▸ What is being asked:
Extract exactly the lines from the top of the records through the line containing "Yılda bir kaç", and keep pictures out of the copy.

▸ Material for this exercise:
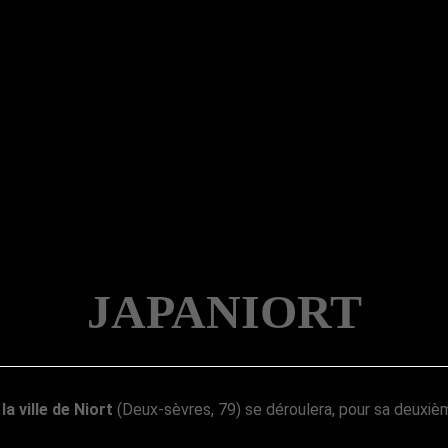
JAPANIORT
la ville de Niort
(Deux-sèvres, 79) se déroulera, pour sa deuxièm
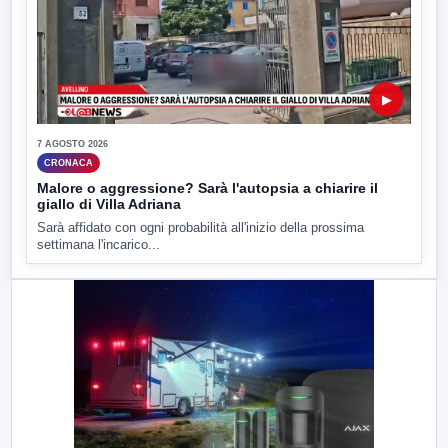
▶
7 AGOSTO 2026
CRONACA
Malore o aggressione? Sarà l'autopsia a chiarire il
giallo di Villa Adriana
Sarà affidato con ogni probabilità all'inizio della prossima
settimana l'incarico...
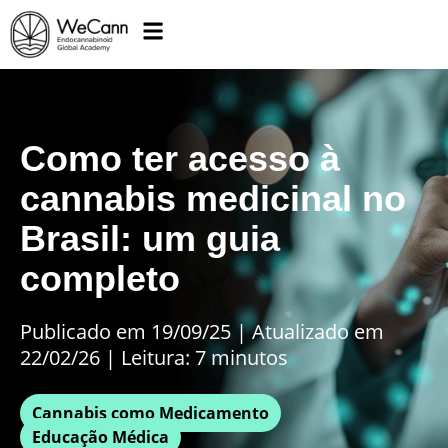
Como ter acesso à
cannabis medicinal no
Brasil: um guia
completo
Publicado em 19/09/25
|
Atualizado em
22/02/26 | Leitura: 7 minutos
Cannabis como Medicamento
Educação Médica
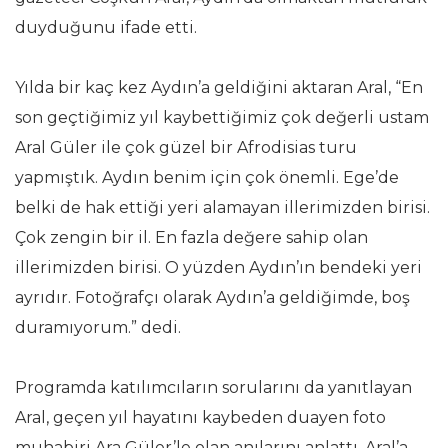
duyduğunu ifade etti.
Yılda bir kaç kez Aydın’a geldiğini aktaran Aral, “En
son geçtiğimiz yıl kaybettiğimiz çok değerli ustam
Aral Güler ile çok güzel bir Afrodisias turu
yapmıştık. Aydın benim için çok önemli. Ege’de
belki de hak ettiği yeri alamayan illerimizden birisi.
Çok zengin bir il. En fazla değere sahip olan
illerimizden birisi. O yüzden Aydın’ın bendeki yeri
ayrıdır. Fotoğrafçı olarak Aydın’a geldiğimde, boş
duramıyorum.” dedi.
Programda katılımcıların sorularını da yanıtlayan
Aral, geçen yıl hayatını kaybeden duayen foto
muhabiri Ara Güler’le olan anılarını anlattı. Aral’a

▸ Written reply:
JAPANIORT
la ville de Niort
(Deux-sèvres, 79) se déroulera, pour sa deuxièm
▶
7 AGOSTO 2026
CRONACA
Malore o aggressione? Sarà l'autopsia a chiarire il
giallo di Villa Adriana
Sarà affidato con ogni probabilità all'inizio della prossima
settimana l'incarico...
Como ter acesso à
cannabis medicinal no
Brasil: um guia
completo
Publicado em 19/09/25
|
Atualizado em
22/02/26 | Leitura: 7 minutos
Cannabis como Medicamento
Educação Médica
duyduğunu ifade etti.
Yılda bir kaç kez Aydın’a geldiğini aktaran Aral, “En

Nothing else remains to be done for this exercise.